▽
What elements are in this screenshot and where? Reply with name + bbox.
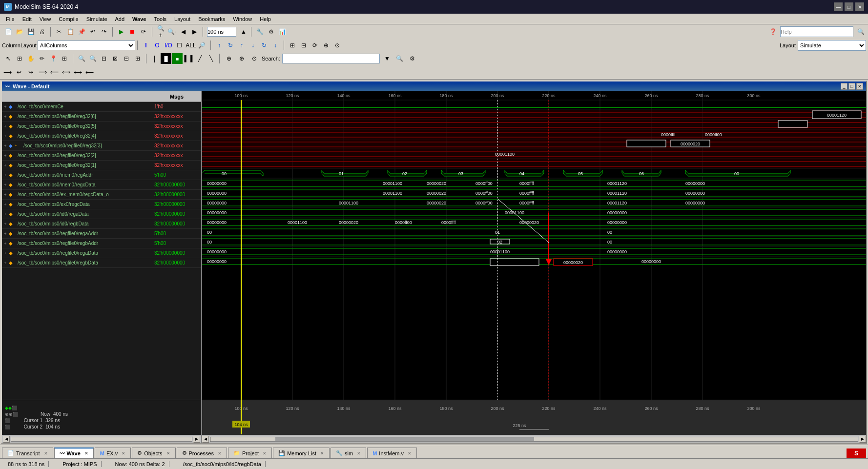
extra-btn4[interactable]: ⟹ [37,67,48,78]
view-btn1[interactable]: ⊞ [287,40,298,51]
menu-layout[interactable]: Layout [170,15,194,23]
expand-icon[interactable]: + [2,261,9,265]
signal-row[interactable]: + ◆ /soc_tb/soc0/mips0/regfile0/reg32[6]… [2,112,201,122]
extra-btn8[interactable]: ⟵ [84,67,95,78]
open-btn[interactable]: 📂 [14,26,25,37]
view-btn5[interactable]: ⊙ [332,40,343,51]
zoom-region-btn[interactable]: ⊞ [14,53,25,64]
scroll-left-btn[interactable]: ◀ [3,436,10,443]
scroll-right-wave-btn[interactable]: ▶ [859,436,866,443]
search-go-btn[interactable]: ▼ [382,53,393,64]
scroll-left-wave-btn[interactable]: ◀ [202,436,209,443]
scrollbar-left[interactable]: ◀ ▶ [2,435,202,443]
wave-scrollbar-track[interactable] [210,437,858,442]
signal-row[interactable]: + ◆ /soc_tb/soc0/mips0/mem0/regAddr 5'h0… [2,170,201,180]
trans-btn5[interactable]: ╱ [194,53,205,64]
trans-btn4[interactable]: ▌▐ [183,53,194,64]
menu-window[interactable]: Window [229,15,256,23]
scrollbar-track[interactable] [11,437,192,442]
expand-icon[interactable]: + [2,202,9,207]
menu-add[interactable]: Add [111,15,129,23]
cursor-btn[interactable]: ↖ [3,53,14,64]
wave-scrollbar-thumb[interactable] [275,437,534,441]
wave-display[interactable]: 100 ns 120 ns 140 ns 160 ns 180 ns 200 n… [202,91,866,400]
wave-group-btn[interactable]: ⊞ [59,53,70,64]
expand-icon[interactable]: + [2,134,9,139]
sig-btn5[interactable]: ALL [186,40,196,51]
redo-btn[interactable]: ↷ [99,26,109,37]
search-prev-btn[interactable]: ⊕ [224,53,234,64]
stop-btn[interactable]: ⏹ [127,26,138,37]
search-clear-btn[interactable]: 🔍 [394,53,405,64]
sig-btn6[interactable]: 🔎 [197,40,207,51]
sim-time-up[interactable]: ▲ [238,26,249,37]
btn-b[interactable]: ⚙ [266,26,276,37]
nav-btn6[interactable]: ↓ [270,40,281,51]
extra-btn2[interactable]: ↩ [14,67,24,78]
signal-row[interactable]: + ◆ + /soc_tb/soc0/mips0/regfile0/reg32[… [2,141,201,151]
tab-project[interactable]: 📁 Project ✕ [228,448,272,458]
undo-btn[interactable]: ↶ [87,26,98,37]
tab-project-close[interactable]: ✕ [263,451,267,456]
paste-btn[interactable]: 📌 [76,26,87,37]
expand-icon[interactable]: + [2,222,9,226]
sim-time-input[interactable] [207,27,236,37]
restart-btn[interactable]: ⟳ [138,26,149,37]
signal-row[interactable]: + ◆ /soc_tb/soc0/mips0/regfile0/regbAddr… [2,239,201,248]
tab-memory-list[interactable]: 💾 Memory List ✕ [273,448,330,458]
titlebar-controls[interactable]: — □ ✕ [834,2,864,11]
wave-edit-btn[interactable]: ✏ [37,53,47,64]
view-btn4[interactable]: ⊕ [321,40,331,51]
tab-objects-close[interactable]: ✕ [166,451,170,456]
signal-row[interactable]: + ◆ /soc_tb/soc0/mips0/id0/regbData 32'h… [2,219,201,229]
tab-sim-close[interactable]: ✕ [357,451,361,456]
tab-transcript-close[interactable]: ✕ [44,451,48,456]
signal-row[interactable]: + ◆ /soc_tb/soc0/mips0/ex_mem0/regcData_… [2,190,201,200]
help-input[interactable] [780,26,853,37]
hand-btn[interactable]: ✋ [25,53,36,64]
menu-help[interactable]: Help [256,15,275,23]
new-btn[interactable]: 📄 [3,26,14,37]
extra-btn1[interactable]: ⟶ [2,67,13,78]
help-go-btn[interactable]: 🔍 [855,26,866,37]
scroll-right-btn[interactable]: ▶ [193,436,200,443]
tab-exv[interactable]: M EX.v ✕ [95,448,131,458]
run-btn[interactable]: ▶ [116,26,126,37]
menu-view[interactable]: View [36,15,55,23]
copy-btn[interactable]: 📋 [65,26,76,37]
expand-icon[interactable]: + [2,231,9,236]
zoom-in-btn[interactable]: 🔍+ [155,26,166,37]
expand-icon[interactable]: + [2,173,9,178]
nav-btn2[interactable]: ↻ [225,40,236,51]
btn-c[interactable]: 📊 [277,26,288,37]
wave-close-btn[interactable]: ✕ [856,83,863,90]
search-more-btn[interactable]: ⚙ [407,53,418,64]
tab-wave[interactable]: 〰 Wave ✕ [54,448,94,458]
close-button[interactable]: ✕ [855,2,864,11]
menu-compile[interactable]: Compile [55,15,82,23]
cut-btn[interactable]: ✂ [54,26,64,37]
zoom-out-wave[interactable]: 🔍 [87,53,98,64]
tab-wave-close[interactable]: ✕ [84,451,88,456]
tab-instmem-close[interactable]: ✕ [408,451,412,456]
sig-btn3[interactable]: I/O [163,40,174,51]
scrollbar-right[interactable]: ◀ ▶ [202,435,866,443]
menu-simulate[interactable]: Simulate [83,15,111,23]
extra-btn6[interactable]: ⟺ [61,67,71,78]
expand-icon[interactable]: + [2,251,9,256]
tab-processes[interactable]: ⚙ Processes ✕ [177,448,227,458]
print-btn[interactable]: 🖨 [37,26,47,37]
save-btn[interactable]: 💾 [25,26,36,37]
signal-row[interactable]: + ◆ /soc_tb/soc0/mips0/regfile0/regaData… [2,248,201,258]
zoom-custom-wave[interactable]: ⊞ [132,53,143,64]
extra-btn7[interactable]: ⟷ [72,67,83,78]
sig-btn2[interactable]: O [152,40,163,51]
menu-edit[interactable]: Edit [19,15,36,23]
tab-transcript[interactable]: 📄 Transcript ✕ [2,448,53,458]
trans-btn1[interactable]: | [149,53,160,64]
signal-row[interactable]: + ◆ /soc_tb/soc0/mips0/mem0/regcData 32'… [2,180,201,190]
tab-objects[interactable]: ⚙ Objects ✕ [132,448,175,458]
expand-icon[interactable]: + [2,192,9,197]
tab-sim[interactable]: 🔧 sim ✕ [331,448,366,458]
signal-row[interactable]: + ◆ /soc_tb/soc0/mips0/ex0/regcData 32'h… [2,200,201,209]
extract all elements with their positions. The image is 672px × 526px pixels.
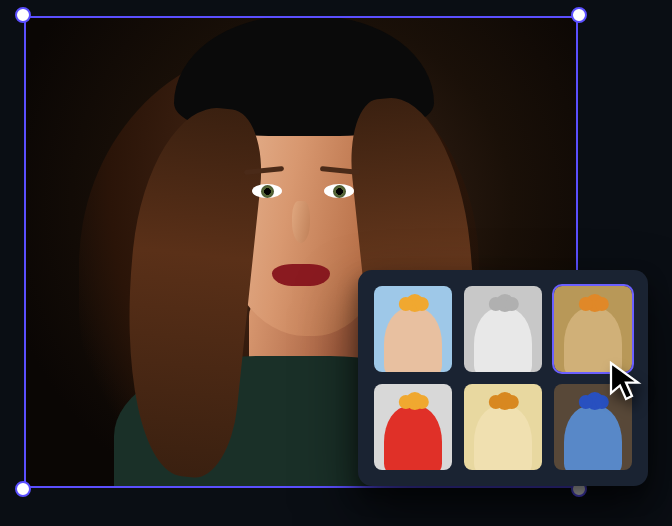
filter-thumb-grayscale[interactable] bbox=[464, 286, 542, 372]
resize-handle-top-left[interactable] bbox=[15, 7, 31, 23]
filter-thumb-original[interactable] bbox=[374, 286, 452, 372]
filter-thumb-cool[interactable] bbox=[554, 384, 632, 470]
filter-panel bbox=[358, 270, 648, 486]
filter-thumb-sepia[interactable] bbox=[554, 286, 632, 372]
filter-thumb-warm[interactable] bbox=[464, 384, 542, 470]
filter-thumb-red-pop[interactable] bbox=[374, 384, 452, 470]
resize-handle-bottom-left[interactable] bbox=[15, 481, 31, 497]
resize-handle-top-right[interactable] bbox=[571, 7, 587, 23]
△
**AIM OF THE TASK**: Lines with "resize": return each one from the data above.

**ANSWER FOR THIS EXERCISE**:
resize-handle-top-left[interactable] bbox=[15, 7, 31, 23]
resize-handle-bottom-left[interactable] bbox=[15, 481, 31, 497]
resize-handle-top-right[interactable] bbox=[571, 7, 587, 23]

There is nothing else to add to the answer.